Astronomer responds to Coldplay catching their cheating CEO, involving Coldplay lead singer's ex-wife

O.T.I.S.

Veteran
Joined
Sep 15, 2013
Messages
80,034
Reputation
17,375
Daps
308,840
Reppin
The Truth

Commented on Sat Jul 19 21:40:42 2025 UTC

I'm disappointed Astronomer has nothing to do with astronomy.


│ Commented on Sun Jul 20 02:12:31 2025 UTC

│ What do they do then?

│ │
│ │
│ │ Commented on Sun Jul 20 08:39:58 2025 UTC
│ │
│ │ I work in the field at which Astronomer products are targeted, so here's a simplistic explanation. Maybe it demystifies some jargon for people.
│ │
│ │ Businesses tend to have a lot of data, and that data is usually in different databases. This is for many reasons - sometimes one database is well suited for being the backbone of a website but not suited for complex statistics, so they get another one. Sometimes they have a messy corporate structure where different teams build independently and use different databases independently of each other. Anyway, they usually want to move data between these databases. Moving data is known as "ETL", and the application that does it is known as "ETL pipeline". (There's also "ELT", but we'll skip that.)
│ │
│ │ Companies tend to want to have complex inter-dependent logic in these ETL pipelines. Say, you launch the process on Sundays only at 1:00 AM (regardless of daylight savings), move data from database A to database B, but if it contains a certain value you also want to take more data from databases C and D, and then you want to produce a PDF report and email it to person E. The application that handles this logic and triggers different parts of it is known as "pipeline orchestrator".
│ │
│ │ The most popular orchestrator product is Apache Airflow.

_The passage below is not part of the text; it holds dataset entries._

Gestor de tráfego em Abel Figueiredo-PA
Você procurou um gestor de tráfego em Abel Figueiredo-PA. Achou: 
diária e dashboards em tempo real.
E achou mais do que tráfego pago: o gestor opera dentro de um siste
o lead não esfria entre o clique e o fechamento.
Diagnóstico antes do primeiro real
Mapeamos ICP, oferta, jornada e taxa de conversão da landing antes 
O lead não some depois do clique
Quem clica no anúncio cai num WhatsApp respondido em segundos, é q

Airbnb built it for their own needs in mid-10s, and then published all the code for free. It is still actively developed by volunteer maintainers under Apache Foundation. So it is open source and anyone can run it. You can run it on your laptop right now if you wanted to. Airflow is not the only product, and there are alternatives both older and younger (Control-M, Kestra, Prefect, Dagster, Apache Oozie, ...), but still the most popular.
│ │
│ │ Airflow has some quirks. For one, it has notoriously shyt documentation. For two, it is kind of a pain to deploy it (as in, upload new code for more pipelines on an existing and running installation). It is also not very stable at scale (when you run a lot of pipelines it can crash). A company that runs Airflow can tweak their installation and build tools to solve these problems, and many do. But if they don't want to spend time on it, Astronomer - the company - builds their own "modified" version of Airflow that solves these problems. That version is not free, and a company will pay Astronomer for a license to run it. IIRC you can also pay Astronomer even more and have them run it fully for you.
│ │
│ │ They are not the only ones who do it, AWS and GCP have their own "modified easier to use Airflow" products (MWAA and Cloud Composer respectively). Some Astronomer employees actually are maintainers of open-source Airflow and the company still contributes features to the open-source codebase too. They also write their own alternative documentation, and it is free and public (I work with open-source Airflow and read Astronomer docs all the time instead of official ones).
│ │


So he wrote all that to basically say just this

A company that runs Airflow can tweak their installation and build tools to solve these problems, and many do. But if they don't want to spend time on it, Astronomer - the company - builds their own "modified" version of Airflow that solves these problems.